逃げさせてもらいます
「はあっ、ここまで来ればいいかな。一日で意味分からないこと起きすぎだろ……ボスしてた時よりかはマシだけど」
俺はパーティ会場から遠く離れた森の中に来ている。行けと言われて無理矢理行ったパーティ会場。
その会場内で殺し屋と遭遇。遭遇というよりは俺が倒れなかったことにより姿も見たということなのだが。その殺し屋から解毒薬を渡されるとこまでは良かった。これで会場にいる人を助けられるとそう喜んだ。
「まさか見ている人がいるとはなあ......あーもう、先生に怒られる。って、今はいないんだったな」
前にいた先生……あいつがいたから俺は立派なボスになれた、のかもしれない。
「そもそもボスになんてなりたくはなかったんだがなあ」
急にマフィアのボスになれた言われたあの日。俺はあの日を忘れることはない
あんな屈強な男が玄関前に立ってたんだ。忘れようと思っても忘れられるわけがない。それに、あの日から全てが始まったのだ。
「ほんと、大変な日々だったな……」
「何がだい?」
「うわっ⁈な、なんで⁈」
「君を追ってきたからだけど?」
俺を追ってきたから、とその王子は言う。

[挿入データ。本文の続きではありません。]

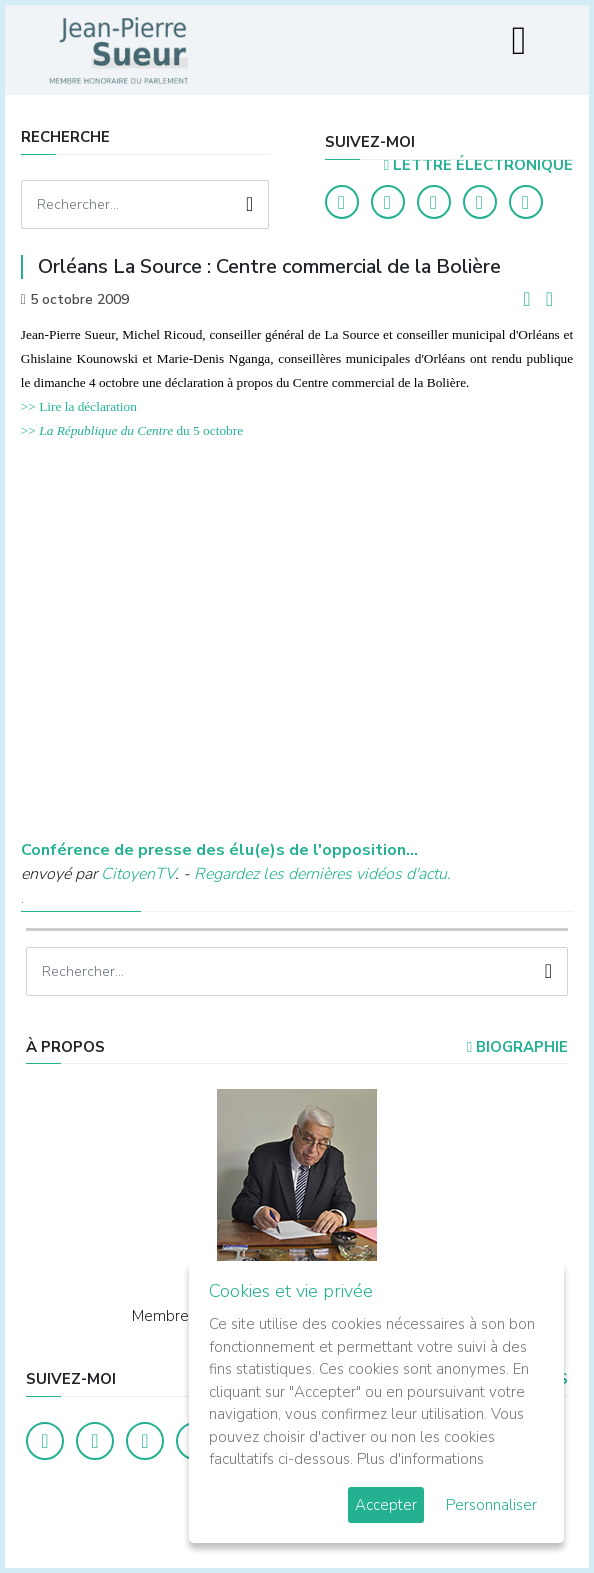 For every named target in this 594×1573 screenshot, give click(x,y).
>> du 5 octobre (132, 430)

先程まで毒に侵されていたはずだというのに。
慣れている俺ならまだしも、この王子は毒になど慣れていないだろうに。
「あの人みたいだな」
俺はついそう呟いてしまっていた。
どうしても思ってしまったのだ。会えていないからだろう。そして、会えていない日々を寂しく感じていて会いたいとそう願ってしまっていたからだろう。
思わず口に出てしまっていた。
慌てて口をふさいだところで意味はなかった。
「僕が誰に似ているって?」
「いやだな、そんなこと申しておりませんよ。では、私はこれで失礼いたします」
こういう時には笑ってごまかすのが得策。先生もよく言っていた。お前は笑ってろ、って。怒った顔しても威圧感でないなら笑えって。
笑ってたら結構怖がってくれて助かったな。うちのファミリーの人たちはすぐに喧嘩してたからな。それを止める時によく使っていた。
それこそ王子に似てるって思ったうちのファミリー最強......
「ちょっと待ちな」
「だからなんなんですか。もう失礼しますって言いましたよね」
昔のことを考えていた俺の肩にポンと手を置く王子。
もしかしたらこういう場面は黄色い悲鳴を出すところなのかもしれないが、俺がそんなものを出すわけがない。というか、正直走って逃げたい。
「僕も言ったはずだ。君を追ってきたと」
「はあ、なんですか?私は何もしていないですよね。ただ暗殺者さんをパーティ会場から追い出しただけです。それ以外は何もしてません。本当に少々急いでいますので失礼させてもらえないでしょうか?」
「それをだけだと言い切る君はなんなんだろうね。そして王子という僕からの申し出を断るのも面白い」
「王子だからといって誰でも頷くと思わないでいただけますか?私は正直に申しますけれど、急に言われるというのは怖いものですよ」
本当に意味が分からないからな。急に婚約者になってくれとか言われて頷く人間っているのだろうか。きっといるのだろうな。そしていると思っているからこんなにも自信満々なのだろう。にしても王子は人にあまり興味を示さないというから行ったのになぜ興味を持たれているのか......面倒だ。
さっき言ったように急いでいるので一刻も早くこの場から去りたい。
「そういうところがますます僕の興味を引くのだけどね。まあ、今日のところは本当に急いでいるようだから見逃してあげるよ」
「ありがとうございます。それでは今度こそ失礼いたします!」
俺はそう言ったのと同時に走り出した。また呼び止められても面倒なので全速力だ。
ドレスが汚れるとかどうでもいい。あいつを待たせる方がもっと面倒なことになる。
今日のところはとか言っていた王子のことが気にならないわけではないが、それはあとで考えればいい。
「ったく、あいつもなんで急に言ってくるんだか!」
俺は走ってたどり着いた場所の戸を叩く。